It should be noted that climate, soil, cultivar, and management practices have been changing during past decades. Nonetheless, we did not focus on the effects of cultivar change but on the responses of current maize planting to climate change. Thus, we used one calibrated cultivar and kept soil inherent properties and other management practices constant over the study period. Moreover, to exclude any “carry-over” effects from previous seasons, initial soil water and nitrogen were reset to 20% of maximum soil available water and 80 kg ha−1 NO3-N and 12.5 kg ha−1 NH4-N on the 1st of January each year. Fallow was performed prior to sowing.

2.5 Identification of temperature sensitivity

We implemented a widely used panel data model, ordinary least squares regression with quadratic terms (Deng et al., 2020; Schlenker and Lobell, 2010; Zhu et al., 2019), to estimate temperature sensitivity of maize yield (SY,T). Growing season mean temperature (T), total precipitation (P), and mean solar radiation (R) were used as the explanatory variables.

$$ \ln \left({Yield}_{i,t}\right)={a}_1{T}_{i,t}+{a}_2{T}_{i,t}^2+{b}_1{P}_{i,t}+{b}_2{P}_{i,t}^2+{c}_1{R}_{i,t}+{c}_2{R}_{i,t}^2+\varepsilon $$
(1)

where ln(Yieldi, t) is the natural logarithm of yield at grid i in year t. As the APSIM model simulated maize yield can be viewed as climate-driven yield, we did not normalize for longitudinal yield gains associated with technological progress (e.g., breeding, fertilizer, and pesticide application). Quadratic terms are included for three climatic variables to simulate their nonlinear impacts on maize yield. a, b, and c are regression coefficients. ε represents the model error term. Then, the SY,T can be defined as

$$ {S}_{Y,T}=\frac{\partial Y}{\partial T}\bullet 100\%=\left({a}_1+2{a}_2\overline{T_i}\right)\bullet 100\% $$
(2)

where \( \overline{T_i} \) denotes the mean temperature during the study period 1961-2016 in grid i. a1 and a2 stand for the regression coefficients derived from Eq. 1. As the response variable (maize yield) has been log-transformed, the estimated temperature sensitivity indicates the percentage change of yield for 1°C warming. We calculated the SY,T for all of the grids across CMB using Eq. 1 and Eq. 2. The performance of the model was evaluated using two metrics, namely coefficient of determination (R2) and normalized root mean square error (NRMSE), given by the following equations:

$$ {\mathrm{R}}^2={\left(\frac{\sum_{i=1}^n\left({O}_i-\overline{O}\right)\left({P}_i-\overline{P}\right)}{\sqrt{\sum_{i=1}^n{\left({O}_i-\overline{O}\right)}^2}\sqrt{\sum_{i=1}^n{\left({P}_i-\overline{P}\right)}^2}}\right)}^2 $$
(3)
$$ \mathrm{NRMSE}=\frac{1}{\overline{O}}\sqrt{\frac{1}{n}{\sum}_{i=1}^n{\left({O}_i-{P}_i\right)}^2} $$
(4)

where n is the number of samples, Oi and Pi denote observational and predicted values, and \( \overline{O} \) represents the mean of observational values. Generally, the model with higher R2 and lower NRMSE is considered to be a better-performance model.

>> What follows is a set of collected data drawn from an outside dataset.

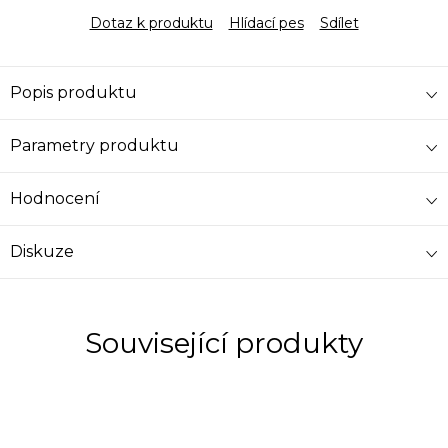
Dotaz k produktu
Hlídací pes
Sdílet
Popis produktu
Parametry produktu
Hodnocení
Diskuze
Související produkty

2.6 Contributions of soil properties to temperature sensitivity

We implemented the random forest (RF) to study the contributions of various soil properties to temperature sensitivity. RF, also known as random decision forest, is an advanced tree-based ensemble machine learning algorithm (Breiman, 2001). Except for developing predictive regression or classification models, RF is also commonly used for investigating the complicated relationships among variables, as it can account for nonlinear and hierarchical relationships between the response and predictor variables (Dibari et al., 2020). For this purpose, two built-in functions, namely variable importance measures and partial dependence plots, can be employed after an RF model has been built. In this study, we first built an RF regression model with temperature sensitivity as the dependent variable and multiple soil properties as independent variables. The accuracy-based importance metric was used to evaluate variable importance. This was generated using an out-of-bag (OOB) validation procedure. In brief, during the model building phase, about one-third of all input values were randomly selected and set aside for subsequent OOB model validation. Then, the prediction accuracy on the OOB sample was determined. The mean decrease in prediction accuracy when the values of a certain variable in the OOB sample were randomly shuffled was defined as the importance value of the variable (Heung et al., 2014), expressed as the mean square error (MSE):

$$ {MSE}_{OOB}=\frac{1}{n}{\sum}_{k=1}^n{\left({K}_i-{\overline{P}}_{kOOB}\right)}^2 $$
(5)

where n denotes the number of observations, Ki indicates known value, and \( {\overline{P}}_{kOOB} \) represents the average of all OOB predictions across all trees.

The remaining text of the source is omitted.